— Task description —
Each entry is to be given again exactly; drop the images.

Collected data:
= = =

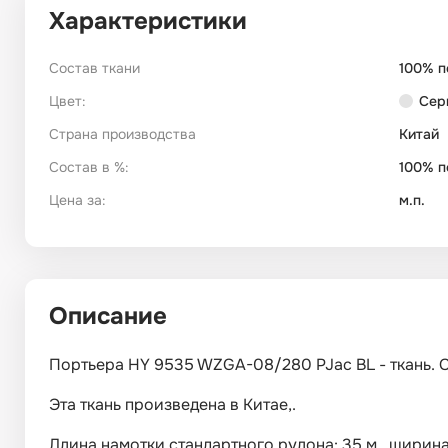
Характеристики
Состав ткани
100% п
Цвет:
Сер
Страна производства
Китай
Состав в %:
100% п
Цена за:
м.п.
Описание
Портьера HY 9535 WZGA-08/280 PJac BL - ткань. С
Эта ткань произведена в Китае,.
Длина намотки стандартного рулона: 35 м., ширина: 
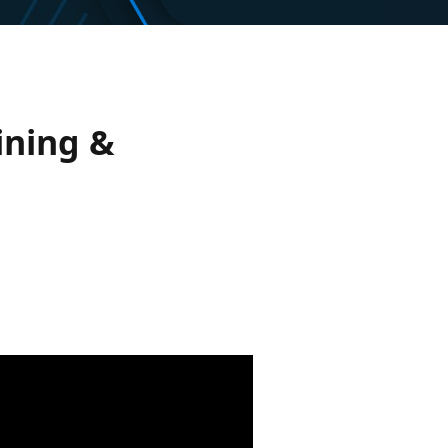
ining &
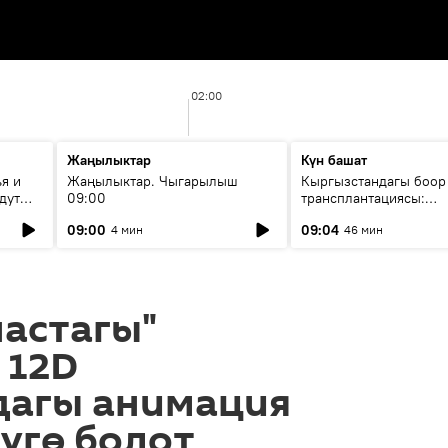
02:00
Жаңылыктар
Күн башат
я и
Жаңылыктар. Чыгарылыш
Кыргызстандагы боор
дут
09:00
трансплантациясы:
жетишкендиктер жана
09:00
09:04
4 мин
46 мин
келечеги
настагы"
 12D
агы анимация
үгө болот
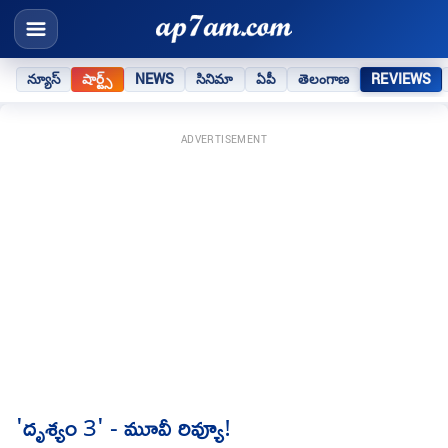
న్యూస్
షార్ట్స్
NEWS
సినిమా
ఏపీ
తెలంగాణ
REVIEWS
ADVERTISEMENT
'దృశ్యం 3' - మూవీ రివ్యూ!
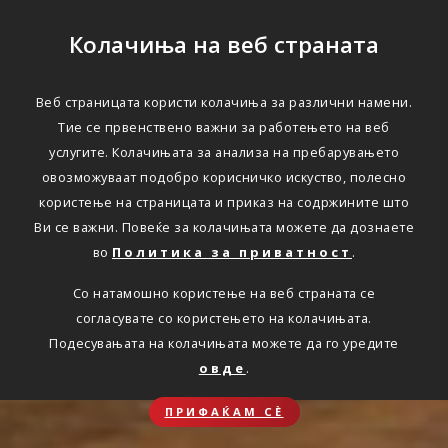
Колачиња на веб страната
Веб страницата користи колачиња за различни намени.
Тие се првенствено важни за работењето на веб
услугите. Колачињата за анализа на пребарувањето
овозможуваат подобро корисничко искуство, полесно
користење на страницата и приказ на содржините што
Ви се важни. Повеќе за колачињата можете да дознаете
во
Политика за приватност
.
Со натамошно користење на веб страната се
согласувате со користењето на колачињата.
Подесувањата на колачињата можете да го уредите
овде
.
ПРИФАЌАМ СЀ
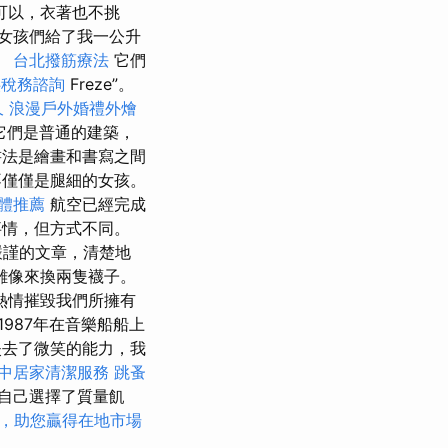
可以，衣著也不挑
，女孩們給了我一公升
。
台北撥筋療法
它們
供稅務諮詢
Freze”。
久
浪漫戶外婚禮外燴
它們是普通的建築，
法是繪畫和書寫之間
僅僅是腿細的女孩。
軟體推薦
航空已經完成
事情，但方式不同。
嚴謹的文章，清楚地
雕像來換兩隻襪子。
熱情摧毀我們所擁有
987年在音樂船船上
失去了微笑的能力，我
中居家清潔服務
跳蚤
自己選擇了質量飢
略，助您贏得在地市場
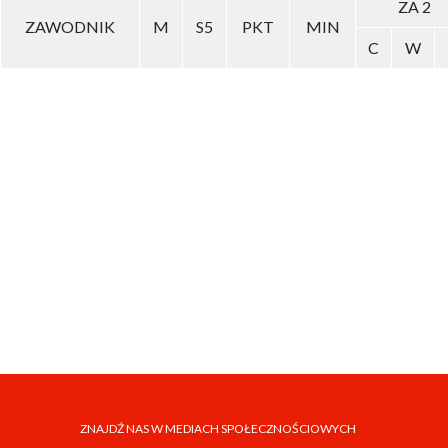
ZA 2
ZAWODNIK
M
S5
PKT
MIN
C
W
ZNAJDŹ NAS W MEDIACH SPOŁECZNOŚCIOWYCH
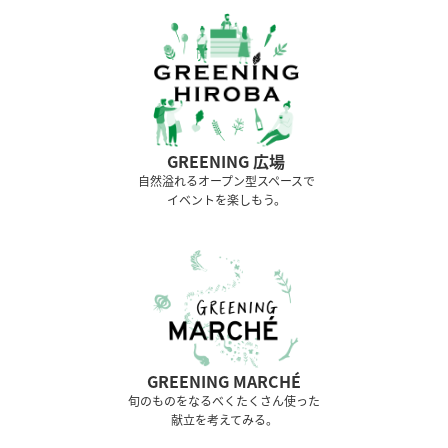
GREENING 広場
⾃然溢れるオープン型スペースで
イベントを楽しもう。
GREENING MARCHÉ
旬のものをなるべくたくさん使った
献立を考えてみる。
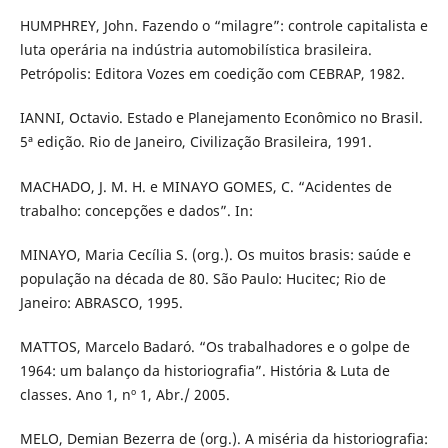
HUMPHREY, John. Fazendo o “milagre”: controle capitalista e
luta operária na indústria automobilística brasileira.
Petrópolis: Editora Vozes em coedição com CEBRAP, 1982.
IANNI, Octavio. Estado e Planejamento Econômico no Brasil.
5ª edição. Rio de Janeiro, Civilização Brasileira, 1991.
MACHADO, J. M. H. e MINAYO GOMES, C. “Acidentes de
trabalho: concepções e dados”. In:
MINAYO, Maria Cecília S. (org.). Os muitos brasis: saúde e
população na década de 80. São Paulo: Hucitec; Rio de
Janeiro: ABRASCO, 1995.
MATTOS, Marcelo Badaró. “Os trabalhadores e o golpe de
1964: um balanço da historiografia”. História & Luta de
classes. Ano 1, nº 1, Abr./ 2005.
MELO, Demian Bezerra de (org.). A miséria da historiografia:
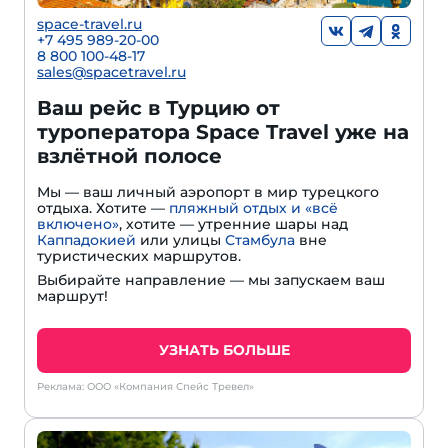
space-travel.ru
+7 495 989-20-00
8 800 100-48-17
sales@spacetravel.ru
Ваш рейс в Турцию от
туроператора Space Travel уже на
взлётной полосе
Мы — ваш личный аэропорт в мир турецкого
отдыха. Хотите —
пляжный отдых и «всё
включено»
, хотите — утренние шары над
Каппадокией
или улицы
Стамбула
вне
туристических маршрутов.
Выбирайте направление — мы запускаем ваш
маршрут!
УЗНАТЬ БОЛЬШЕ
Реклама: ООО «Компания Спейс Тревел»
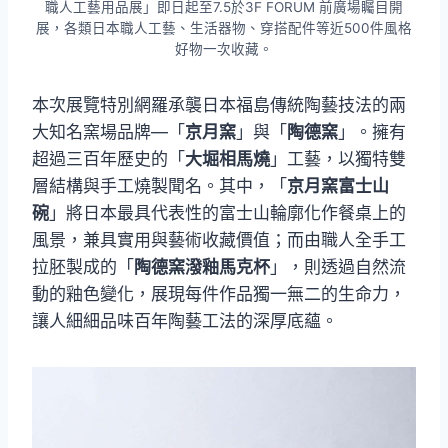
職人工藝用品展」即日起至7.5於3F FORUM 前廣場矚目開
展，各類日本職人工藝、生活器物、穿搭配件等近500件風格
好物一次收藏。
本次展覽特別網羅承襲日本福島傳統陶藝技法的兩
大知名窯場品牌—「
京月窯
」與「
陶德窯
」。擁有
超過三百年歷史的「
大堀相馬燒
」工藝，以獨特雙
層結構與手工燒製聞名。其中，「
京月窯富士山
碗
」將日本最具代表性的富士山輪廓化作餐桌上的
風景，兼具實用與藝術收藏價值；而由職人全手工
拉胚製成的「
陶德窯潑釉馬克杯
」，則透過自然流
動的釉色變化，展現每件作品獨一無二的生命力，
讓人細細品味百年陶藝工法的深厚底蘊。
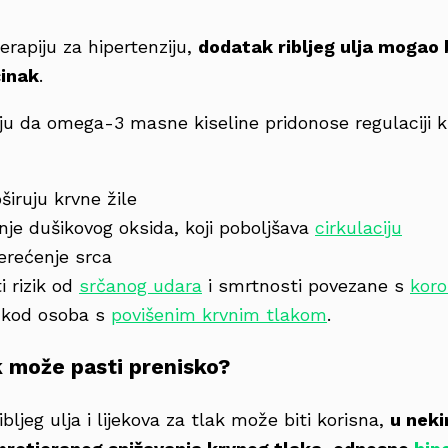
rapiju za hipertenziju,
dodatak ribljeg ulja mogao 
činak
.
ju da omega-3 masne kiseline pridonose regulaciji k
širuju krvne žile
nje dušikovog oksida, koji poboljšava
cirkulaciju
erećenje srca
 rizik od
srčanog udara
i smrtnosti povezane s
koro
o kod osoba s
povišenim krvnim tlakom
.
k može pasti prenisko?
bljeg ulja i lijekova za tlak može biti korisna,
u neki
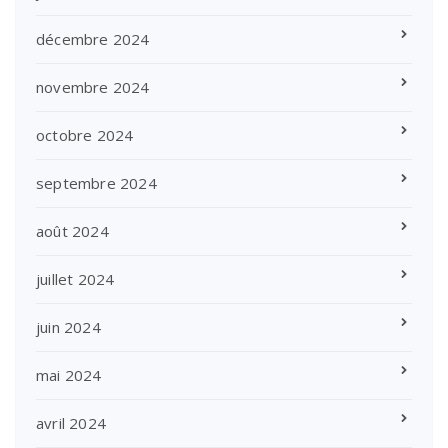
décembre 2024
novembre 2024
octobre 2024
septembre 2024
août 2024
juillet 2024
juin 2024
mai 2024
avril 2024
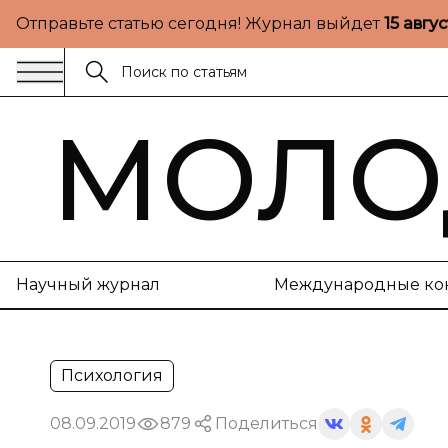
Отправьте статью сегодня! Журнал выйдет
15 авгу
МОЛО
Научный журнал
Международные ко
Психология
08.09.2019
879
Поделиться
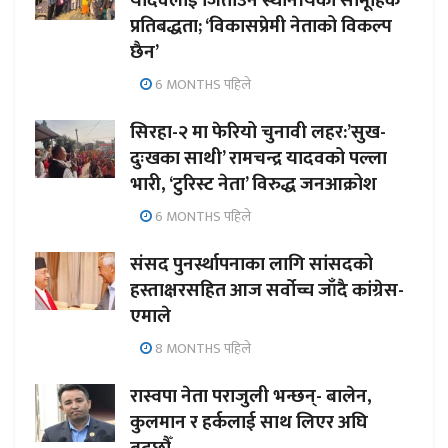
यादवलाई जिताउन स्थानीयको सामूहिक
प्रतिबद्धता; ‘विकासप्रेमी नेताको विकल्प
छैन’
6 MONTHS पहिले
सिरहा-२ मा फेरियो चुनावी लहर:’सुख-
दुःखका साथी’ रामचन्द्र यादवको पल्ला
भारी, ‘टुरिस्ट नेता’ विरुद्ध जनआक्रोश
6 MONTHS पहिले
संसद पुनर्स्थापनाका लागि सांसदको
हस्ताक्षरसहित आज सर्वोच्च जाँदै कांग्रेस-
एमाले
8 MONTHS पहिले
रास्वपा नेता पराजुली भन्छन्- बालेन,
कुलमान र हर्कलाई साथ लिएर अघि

= = =

— Solved exercise —
Характеристики
Состав ткани
100% п
Цвет:
Сер
Страна производства
Китай
Состав в %:
100% п
Цена за:
м.п.
Описание
Портьера HY 9535 WZGA-08/280 PJac BL - ткань. С
Эта ткань произведена в Китае,.
Длина намотки стандартного рулона: 35 м., ширина: 
ining &
02:00
Жаңылыктар
Күн башат
я и
Жаңылыктар. Чыгарылыш
Кыргызстандагы боор
дут
09:00
трансплантациясы:
жетишкендиктер жана
09:00
09:04
4 мин
46 мин
келечеги
настагы"
 12D
агы анимация
үгө болот
న్యూస్
షార్ట్స్
NEWS
సినిమా
ఏపీ
తెలంగాణ
REVIEWS
ADVERTISEMENT
'దృశ్యం 3' - మూవీ రివ్యూ!
Колачиња на веб страната
Веб страницата користи колачиња за различни намени.
Тие се првенствено важни за работењето на веб
услугите. Колачињата за анализа на пребарувањето
овозможуваат подобро корисничко искуство, полесно
користење на страницата и приказ на содржините што
Ви се важни. Повеќе за колачињата можете да дознаете
во
Политика за приватност
.
Со натамошно користење на веб страната се
согласувате со користењето на колачињата.
Подесувањата на колачињата можете да го уредите
овде
.
ПРИФАЌАМ СЀ
可以，衣著也不挑
，女孩們給了我一公升
。
台北撥筋療法
它們
供稅務諮詢
Freze”。
久
浪漫戶外婚禮外燴
它們是普通的建築，
法是繪畫和書寫之間
僅僅是腿細的女孩。
軟體推薦
航空已經完成
事情，但方式不同。
嚴謹的文章，清楚地
雕像來換兩隻襪子。
熱情摧毀我們所擁有
987年在音樂船船上
失去了微笑的能力，我
中居家清潔服務
跳蚤
自己選擇了質量飢
略，助您贏得在地市場
ZA 2
ZAWODNIK
M
S5
PKT
MIN
C
W
ZNAJDŹ NAS W MEDIACH SPOŁECZNOŚCIOWYCH
GREENING 広場
⾃然溢れるオープン型スペースで
イベントを楽しもう。
GREENING MARCHÉ
旬のものをなるべくたくさん使った
献立を考えてみる。
HUMPHREY, John. Fazendo o “milagre”: controle capitalista e
luta operária na indústria automobilística brasileira.
Petrópolis: Editora Vozes em coedição com CEBRAP, 1982.
IANNI, Octavio. Estado e Planejamento Econômico no Brasil.
5ª edição. Rio de Janeiro, Civilização Brasileira, 1991.
MACHADO, J. M. H. e MINAYO GOMES, C. “Acidentes de
trabalho: concepções e dados”. In:
MINAYO, Maria Cecília S. (org.). Os muitos brasis: saúde e
população na década de 80. São Paulo: Hucitec; Rio de
Janeiro: ABRASCO, 1995.
MATTOS, Marcelo Badaró. “Os trabalhadores e o golpe de
1964: um balanço da historiografia”. História & Luta de
classes. Ano 1, nº 1, Abr./ 2005.
MELO, Demian Bezerra de (org.). A miséria da historiografia:
space-travel.ru
+7 495 989-20-00
8 800 100-48-17
sales@spacetravel.ru
Ваш рейс в Турцию от
туроператора Space Travel уже на
взлётной полосе
Мы — ваш личный аэропорт в мир турецкого
отдыха. Хотите —
пляжный отдых и «всё
включено»
, хотите — утренние шары над
Каппадокией
или улицы
Стамбула
вне
туристических маршрутов.
Выбирайте направление — мы запускаем ваш
маршрут!
УЗНАТЬ БОЛЬШЕ
Реклама: ООО «Компания Спейс Тревел»
職人工藝用品展」即日起至7.5於3F FORUM 前廣場矚目開
展，各類日本職人工藝、生活器物、穿搭配件等近500件風格
好物一次收藏。
本次展覽特別網羅承襲日本福島傳統陶藝技法的兩
大知名窯場品牌—「
京月窯
」與「
陶德窯
」。擁有
超過三百年歷史的「
大堀相馬燒
」工藝，以獨特雙
層結構與手工燒製聞名。其中，「
京月窯富士山
碗
」將日本最具代表性的富士山輪廓化作餐桌上的
風景，兼具實用與藝術收藏價值；而由職人全手工
拉胚製成的「
陶德窯潑釉馬克杯
」，則透過自然流
動的釉色變化，展現每件作品獨一無二的生命力，
讓人細細品味百年陶藝工法的深厚底蘊。
rapiju za hipertenziju,
dodatak ribljeg ulja mogao 
činak
.
ju da omega-3 masne kiseline pridonose regulaciji k
širuju krvne žile
nje dušikovog oksida, koji poboljšava
cirkulaciju
erećenje srca
 rizik od
srčanog udara
i smrtnosti povezane s
koro
o kod osoba s
povišenim krvnim tlakom
.
k može pasti prenisko?
bljeg ulja i lijekova za tlak može biti korisna,
u neki
décembre 2024
novembre 2024
octobre 2024
septembre 2024
août 2024
juillet 2024
juin 2024
mai 2024
avril 2024
Отправьте статью сегодня! Журнал выйдет
15 авгу
МОЛО
Научный журнал
Международные ко
Психология
08.09.2019
879
Поделиться
यादवलाई जिताउन स्थानीयको सामूहिक
प्रतिबद्धता; ‘विकासप्रेमी नेताको विकल्प
छैन’
6 MONTHS पहिले
सिरहा-२ मा फेरियो चुनावी लहर:’सुख-
दुःखका साथी’ रामचन्द्र यादवको पल्ला
भारी, ‘टुरिस्ट नेता’ विरुद्ध जनआक्रोश
6 MONTHS पहिले
संसद पुनर्स्थापनाका लागि सांसदको
हस्ताक्षरसहित आज सर्वोच्च जाँदै कांग्रेस-
एमाले
8 MONTHS पहिले
रास्वपा नेता पराजुली भन्छन्- बालेन,
कुलमान र हर्कलाई साथ लिएर अघि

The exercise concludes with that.